BREAKING! Poppy's is coming to Brooklyn Heights!
Jamie Erickson is taking over Cranberry's on Henry Street
Brooklyn Heights is slowly becoming a neighborhood you might actually like to eat in. The former culinary desert has been experiencing something of a renaissance with Apt. 4F, Inga’s. Now comes the fantastic news that Poppy’s, Jamie Erickson’s beloved Cobble Hill all-day cafe and market, will be adding another location in the former Cranberry’s space on Henry Street. She plans an October opening.
Poppy’s is a neighborhood gem, a gathering place for community and local food, adored for mornings of overstuffed egg and cheese biscuit sandwiches, lemon poppyseed loaf, and rhubarb crumble bars, midday meals of market salads, labneh, marinated chickpeas, and dill-forward egg salad, and dinner time faves like mac and cheese and farm-raised rotisserie chicken.

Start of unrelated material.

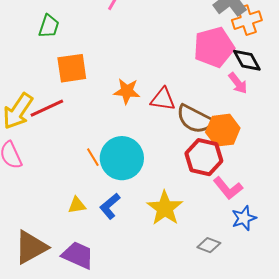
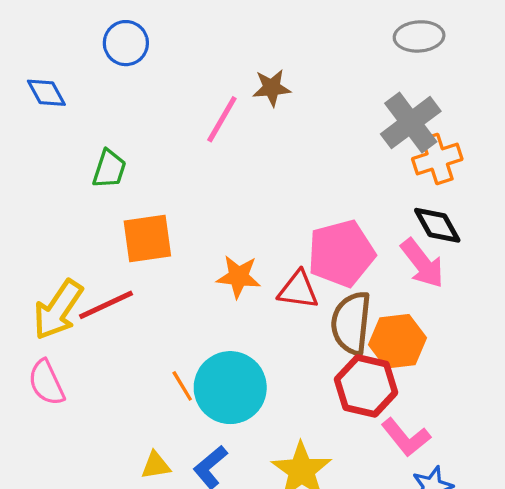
pink pentagon: (214, 47) -> (341, 253), moved
pink arrow: (238, 83) -> (422, 263), size x1.4
brown semicircle: (195, 119) -> (351, 323), turned 69

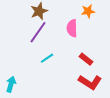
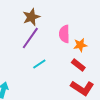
orange star: (88, 11) -> (80, 45), moved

Poppy’s, which opened at the end of 2012, is named for Jamie’s grandfather, Leo Ratnofsky, whom she called Poppy. Growing up on the Lower East Side with her family, Jamie often spent time with Poppy, who worked the counter at B&H Dairy on the Lower East Side for 40 years. “Poppy was only alive until I was 10 years old, but in that short time instilled the absolute love of food as everyday joy and culture, and the idea that New York is a community,” she told me.
Poppy’s, which just celebrated 10 years on Degraw Street, began as a catering business for the fashion industry and grew organically to include a little retail cafe used primarily to drive its events business. But during the pandemic, Jamie quickly shifted her business model to serve a neighborhood in need of daily nourishment. She expanded her small menu to include prepared foods for all three meal periods, began opening 6 days a week, and increased her seating with an enclosed outdoor structure.
“The pandemic changed my entire business and my entire outlook on business,” she said. “What fed my soul was that neighborhood component. With everyone home it was just so incredible to see how much the community showed up for us.”
Now Jamie is moving solidly into community-based cafes, continuing with drop-off catering and on-site events at their intimate event space, HQ, on the Columbia Street waterfront. “I am leaning into my community and giving back to what they have given us.”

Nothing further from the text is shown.